Once your onboarding process is set into motion by this action, you may decide to send an event-based onboarding drip campaign that contains the same content and arrives on a predetermined schedule or develop behavior-based email flows that are sent in response to the individual recipient’s behaviors.
Your ideal onboarding flow will probably include a combination of both event- and behavior-triggered messages sent automatically.
Which type of drip campaign is best for onboarding?
Responsive, behavior-based campaigns are a powerful tool to ensure that your messages arrive at just the right moment. For example, you could develop an email flow that includes offers of assistance and tooltips that are sent when a new user’s in-app activities indicate they’ve encountered a problem.
You can create an entire set of autoresponders keyed to each stage in your in-app onboarding process or aligned with your service’s or product’s normal adoption path. If your customers usually resupply with your product monthly, your onboarding series could include a sequence that reaches out to people who don’t place an order within 35 days of their first purchase.
Precise timing plus using dynamic content fields or blocks in your onboarding email templates enable you to create one-to-one messages at scale and speak to each customer about their exact, in-the-moment needs. For instance, your nudge messages might include an image of their favorite purchases or a table showing their in-app activity level.
On the other hand, sometimes it makes sense to use a single, set-it-and-forget-it automated email workflow to facilitate onboarding.
What?
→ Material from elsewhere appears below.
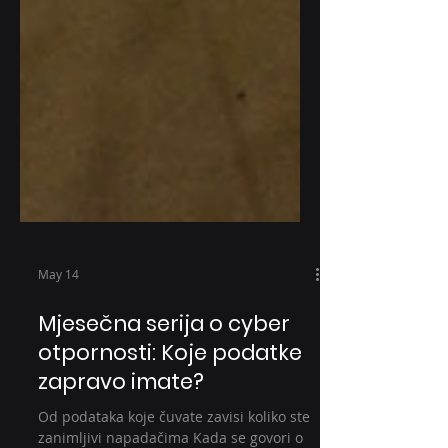
May 14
Am I really advocating a less personalized approach?
Stay with me on this…
Capturing attention and demonstrating value quickly is a core function of onboarding, so the timing of your onboarding messages is critical. ⏱
Onboarding emails are most effective when they are delivered during that fleeting window of opportunity that exists when someone has signaled interest in a product or service and before that interest is lost.
Plus, for limited-time trials, delaying your onboarding messages until your customer takes action may mean they don’t arrive before the time is up.
📧The onboarding drip campaign from language learning app Gymglish is an example of a scheduled sequence that uses branching logic to customize the messages each trial user receives.
Gymglish offers new app enrollees a 7-day free trial. Once someone signs up, they immediately receive a welcome email that explains what to expect and includes links to additional resources and to the first lesson in the series.
If the subscriber doesn’t begin their trial lessons, they receive a follow–up nurture email reminding them to get started.
This message has fewer links to resources, placing the focus on a button-style CTA that takes the subscriber to the first lesson. Subsequent emails also prominently feature a “Start Your Lesson” CTA because completing this first lesson is an essential task if users are to experience that all-important aha moment.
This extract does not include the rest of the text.